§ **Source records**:
--*--

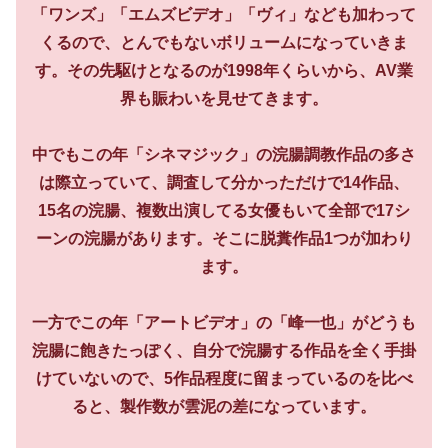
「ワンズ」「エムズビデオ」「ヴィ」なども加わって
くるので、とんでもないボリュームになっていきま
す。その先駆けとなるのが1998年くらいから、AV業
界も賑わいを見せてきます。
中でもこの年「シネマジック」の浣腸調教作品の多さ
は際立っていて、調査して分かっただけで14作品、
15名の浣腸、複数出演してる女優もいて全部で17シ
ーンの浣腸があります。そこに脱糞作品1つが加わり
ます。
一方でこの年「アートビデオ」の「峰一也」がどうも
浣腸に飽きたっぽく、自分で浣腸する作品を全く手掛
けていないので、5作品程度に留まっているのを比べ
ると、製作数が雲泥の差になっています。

--*--

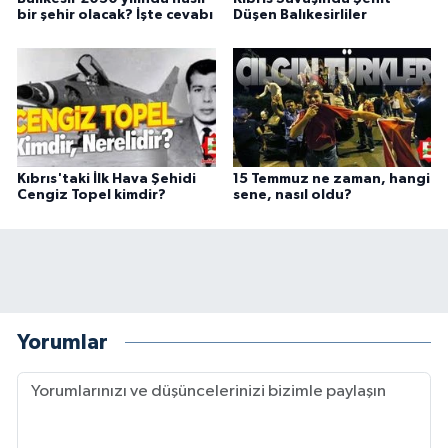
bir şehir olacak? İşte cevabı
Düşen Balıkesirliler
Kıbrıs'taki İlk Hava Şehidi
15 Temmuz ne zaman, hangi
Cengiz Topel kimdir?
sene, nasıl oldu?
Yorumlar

--*--

Every line above from the line with "一方でこの年「アートビデオ」の「峰一也」がどうも" to the line with "ると、製作数が雲泥の差になっています。", inclusive, must be returned exactly; no other line belongs in the reply.

§ **Worked solution**:
一方でこの年「アートビデオ」の「峰一也」がどうも
浣腸に飽きたっぽく、自分で浣腸する作品を全く手掛
けていないので、5作品程度に留まっているのを比べ
ると、製作数が雲泥の差になっています。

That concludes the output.